> Task objective
Lines from the one containing "Locate an element" through the end of the listing are what is wanted, given again exactly with both ends included and pictures left out.

#####

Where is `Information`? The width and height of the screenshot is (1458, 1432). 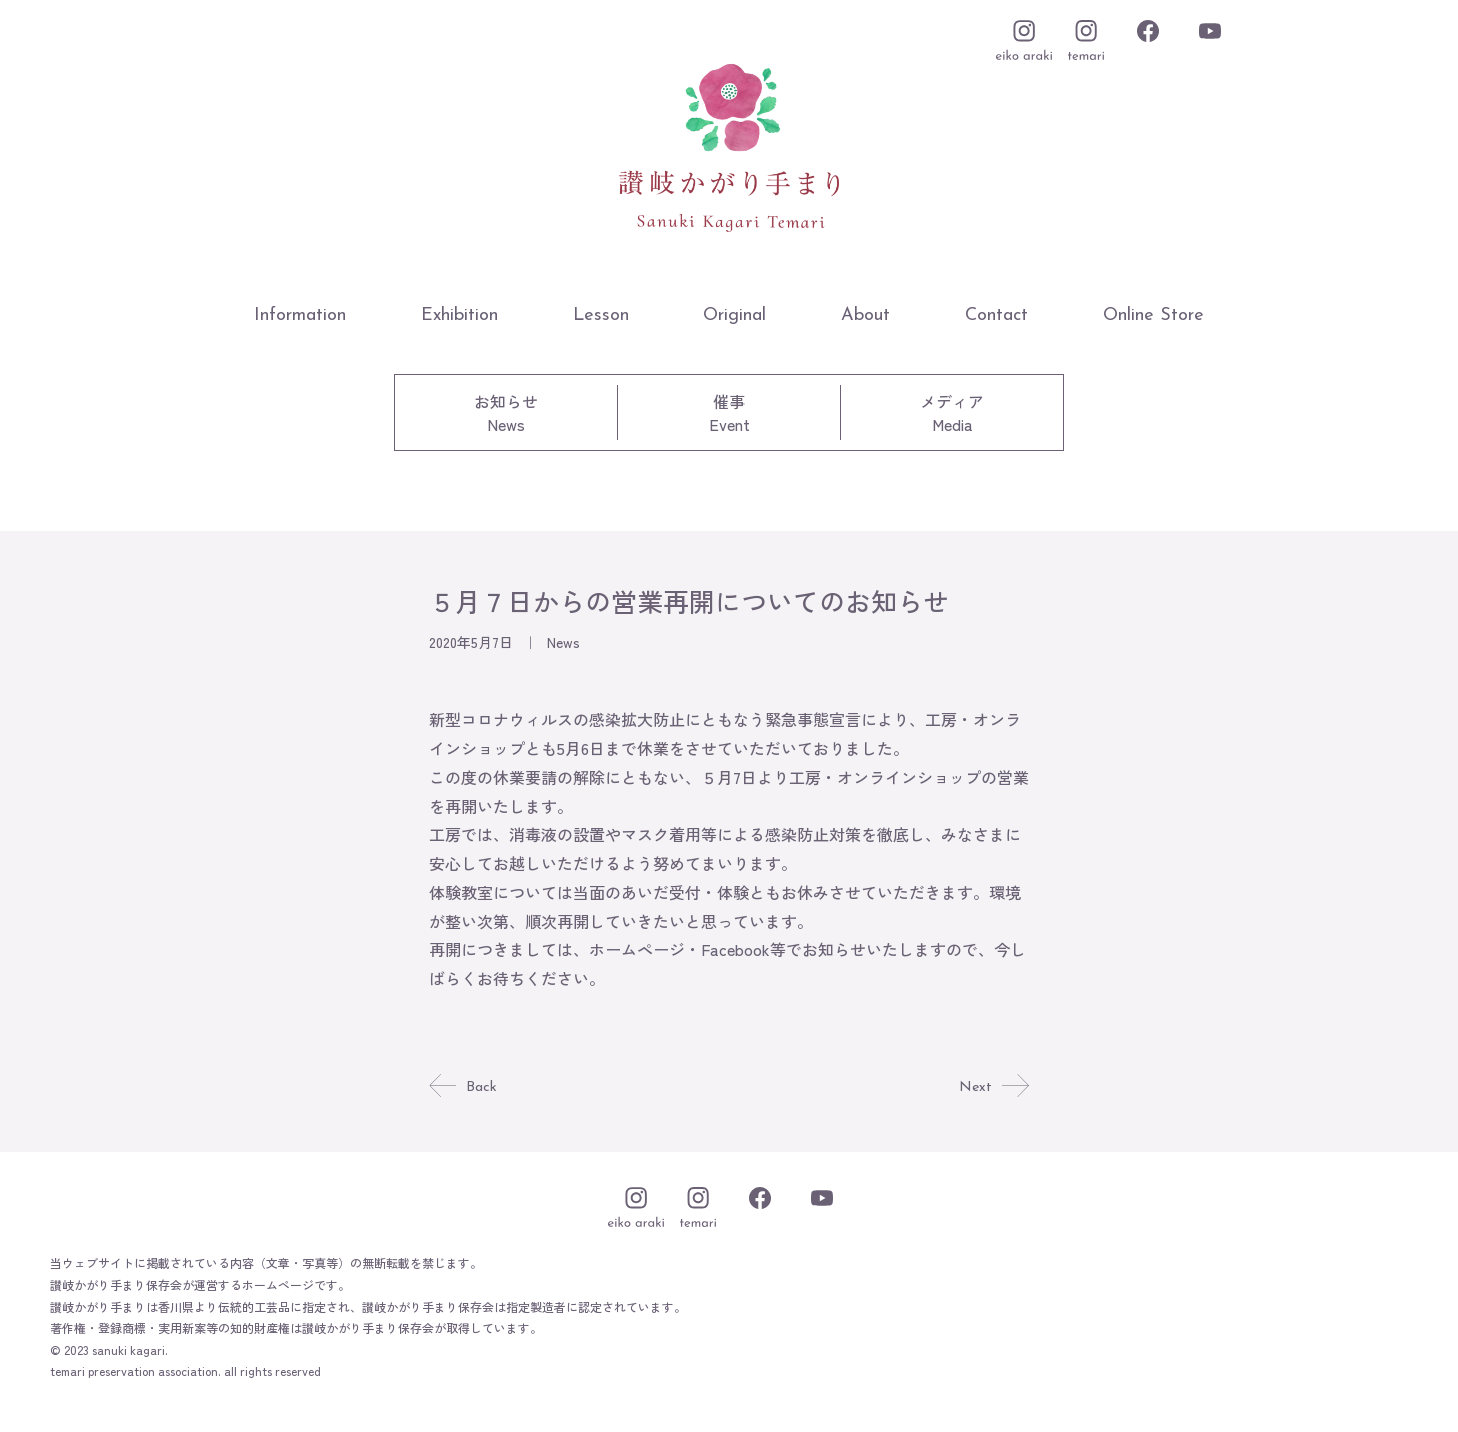
Information is located at coordinates (300, 315).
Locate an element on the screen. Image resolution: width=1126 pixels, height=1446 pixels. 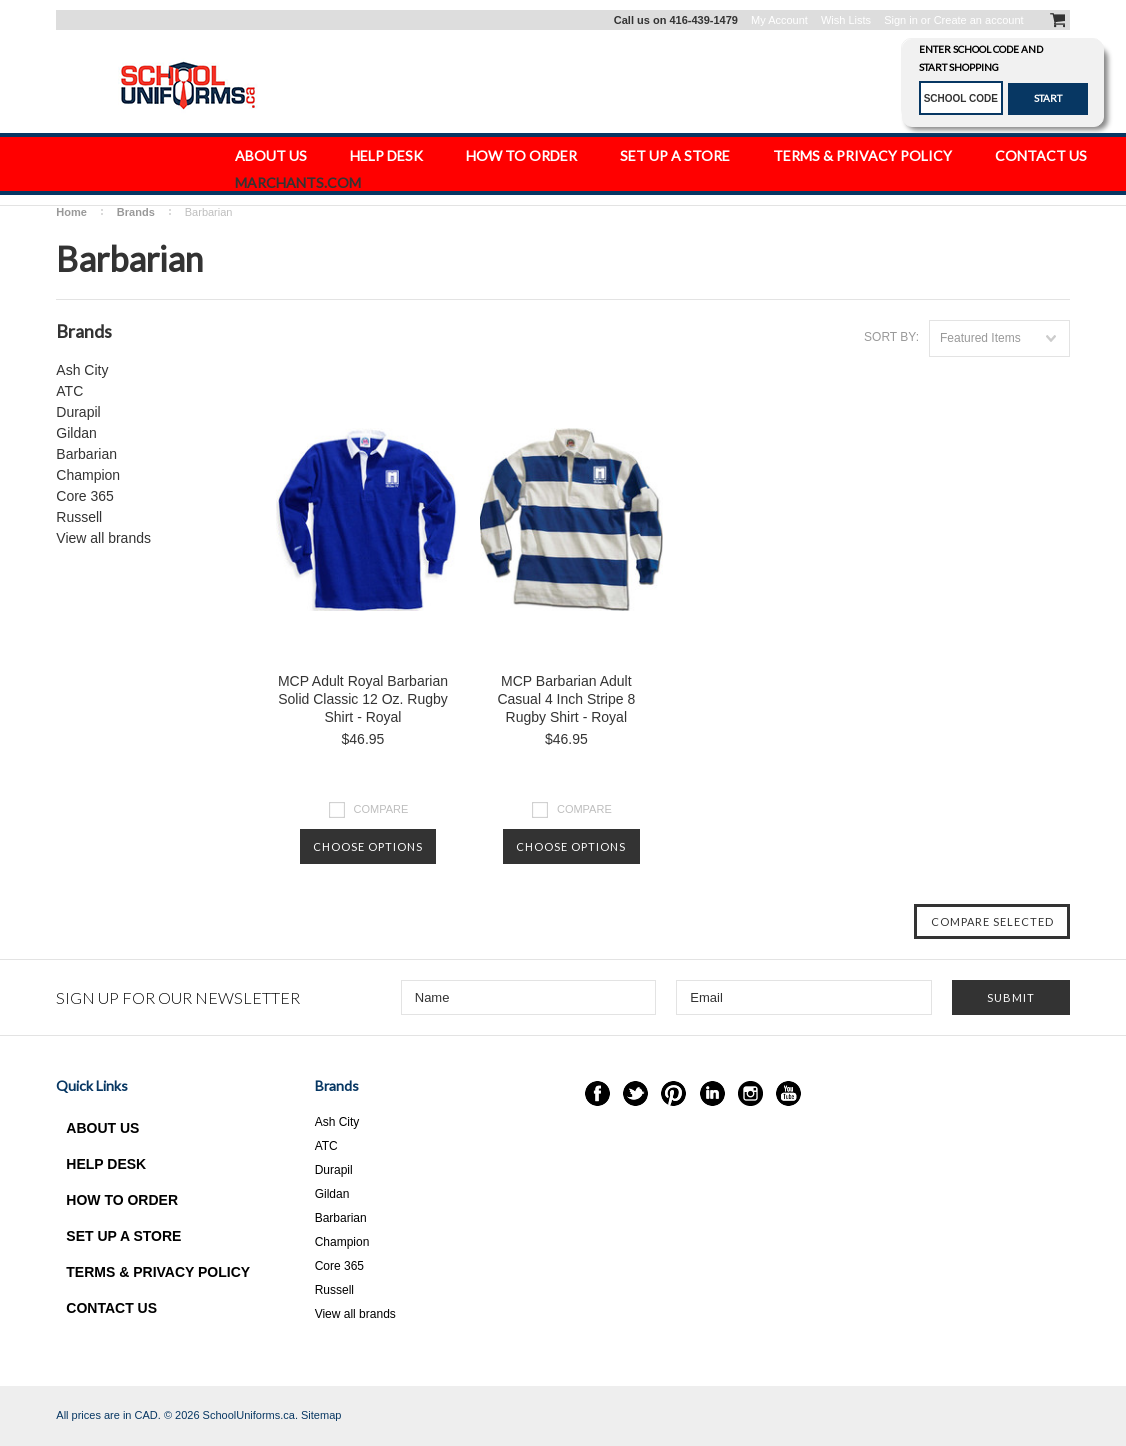
Champion is located at coordinates (88, 475).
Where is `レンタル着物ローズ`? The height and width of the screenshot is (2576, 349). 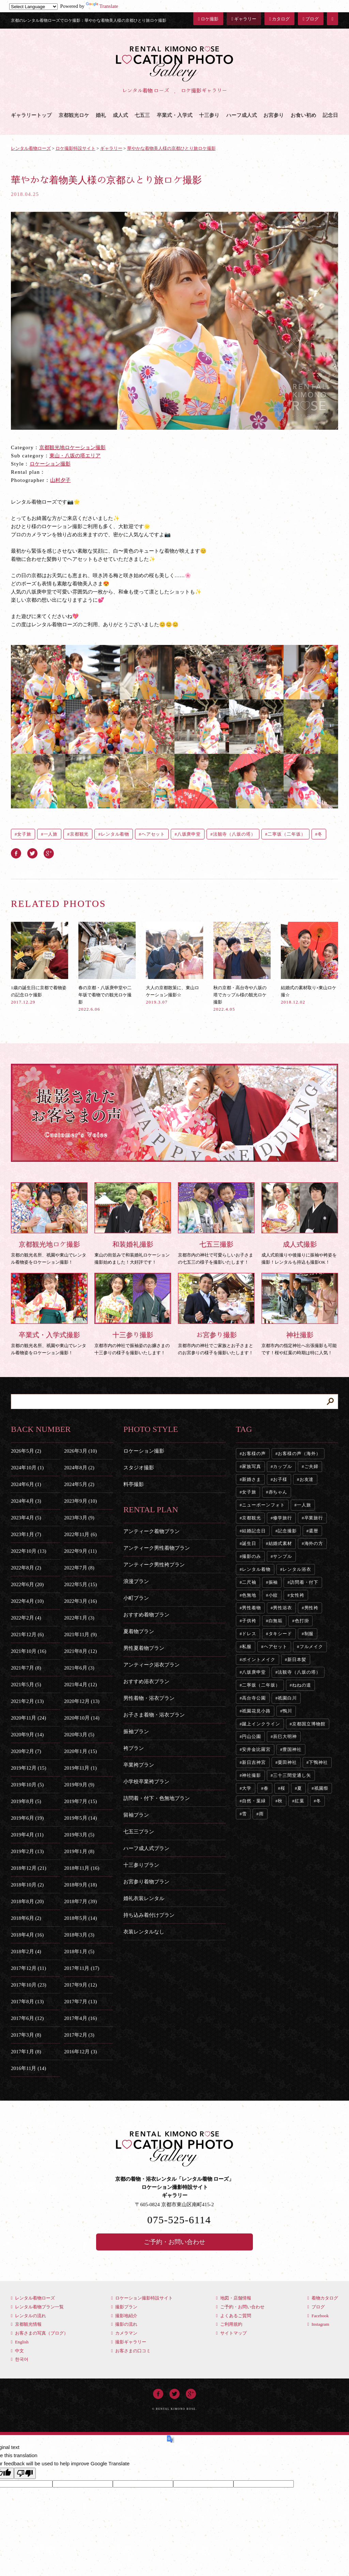
レンタル着物ローズ is located at coordinates (33, 2298).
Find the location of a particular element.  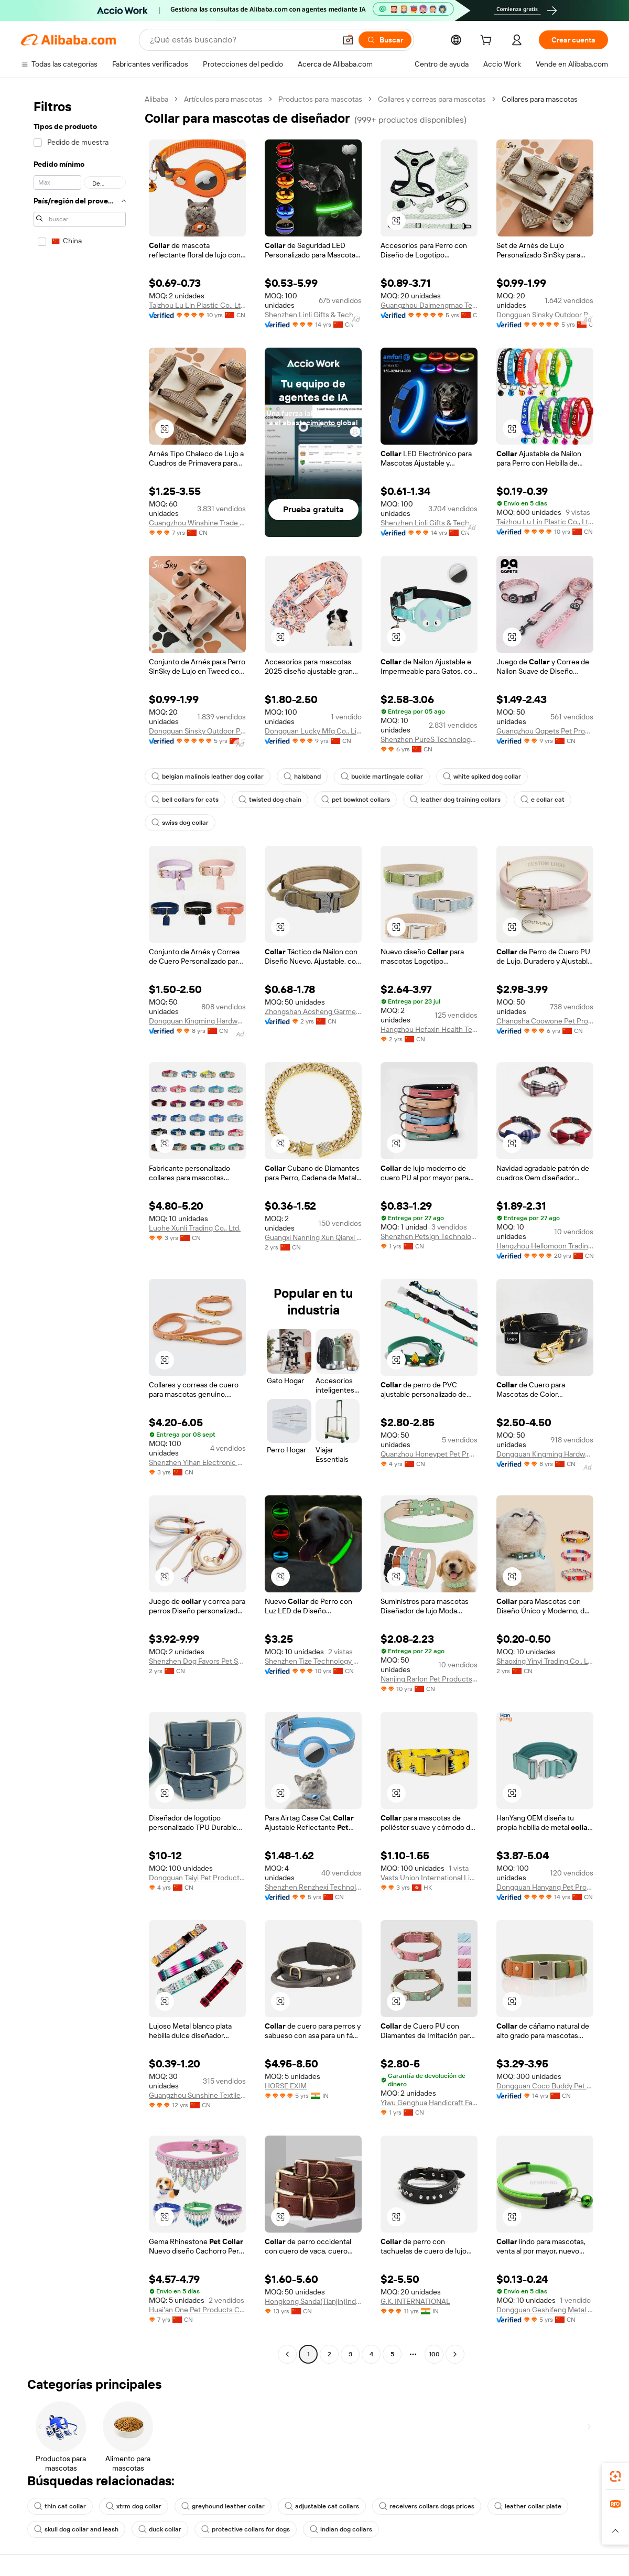

[Buscar] is located at coordinates (385, 39).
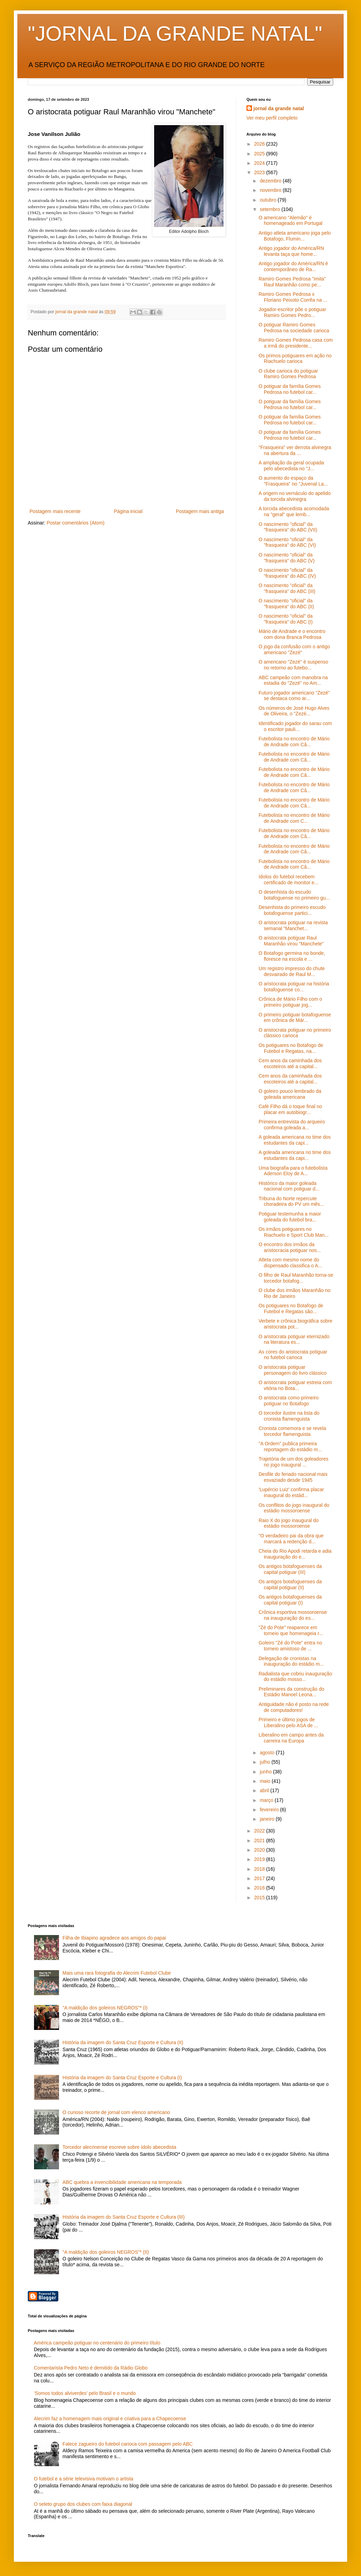 The image size is (361, 2576). Describe the element at coordinates (287, 542) in the screenshot. I see `O nascimento "oficial" da "frasqueira" do ABC (VI)` at that location.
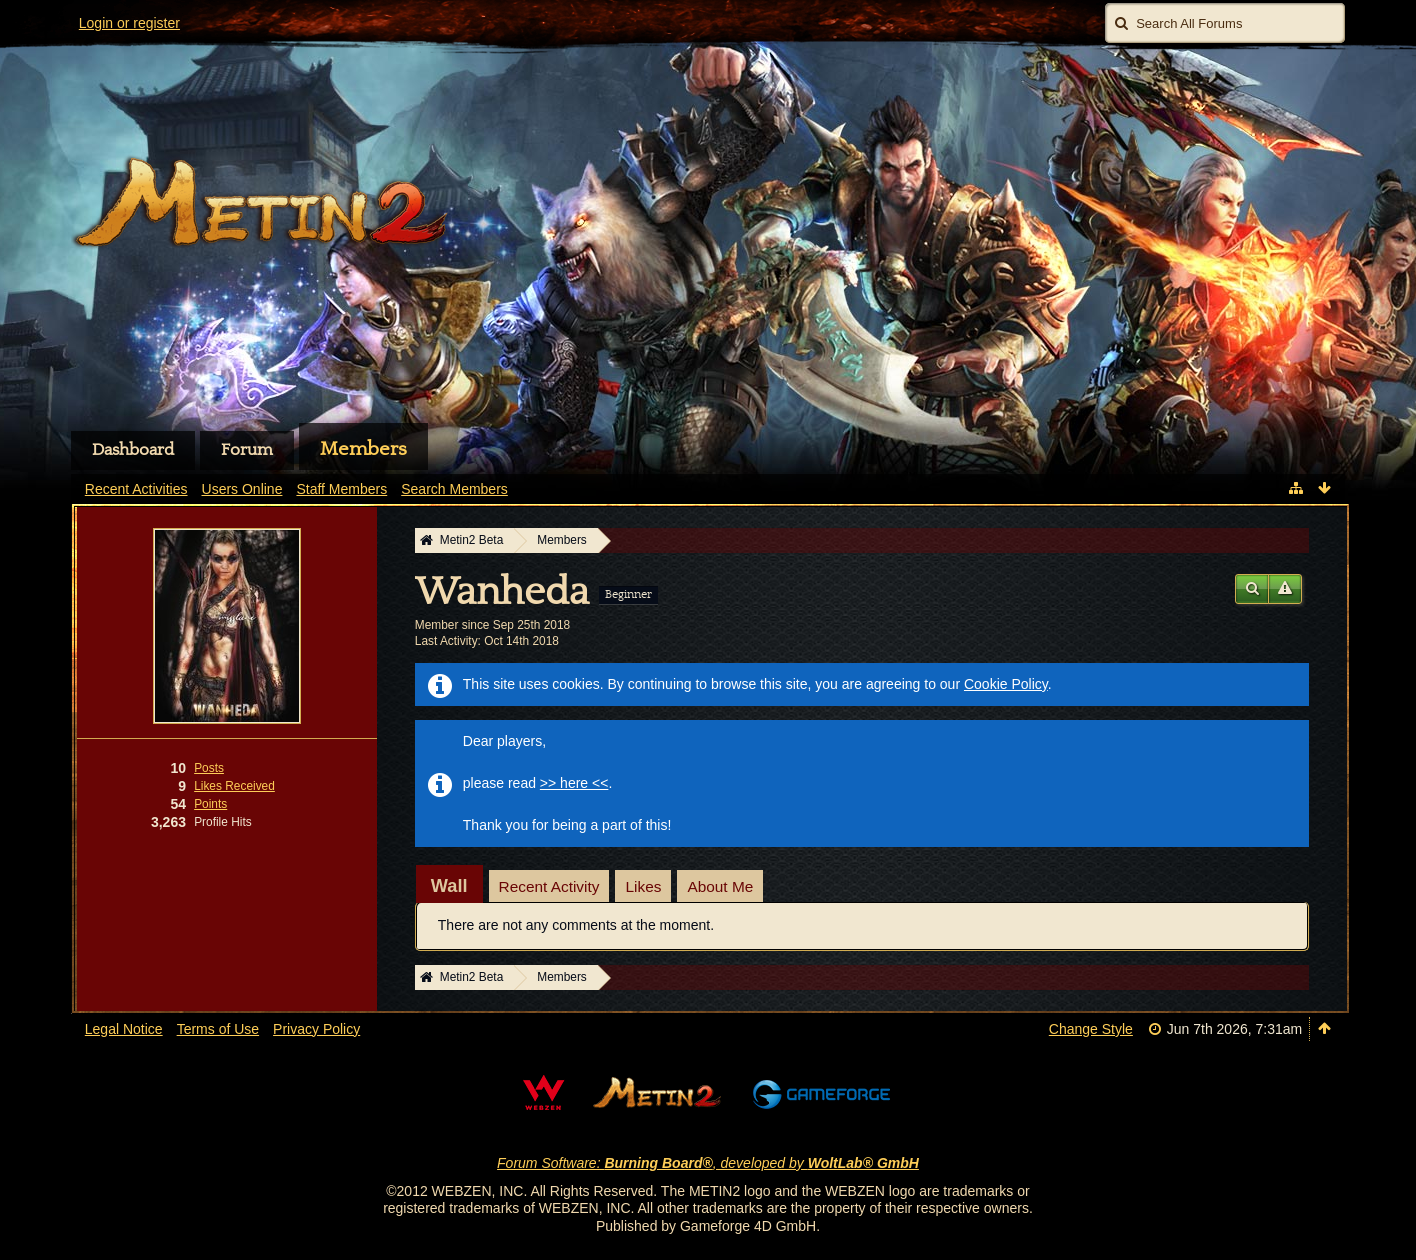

#####

> Answer section
Locate an element on the screen. Image resolution: width=1126 pixels, height=1446 pixels. 
Champion is located at coordinates (88, 475).
Where is `レンタル着物ローズ`? The height and width of the screenshot is (2576, 349). 
レンタル着物ローズ is located at coordinates (33, 2298).
Find the location of a particular element.  

[Buscar] is located at coordinates (385, 39).
 The image size is (361, 2576). Describe the element at coordinates (287, 542) in the screenshot. I see `O nascimento "oficial" da "frasqueira" do ABC (VI)` at that location.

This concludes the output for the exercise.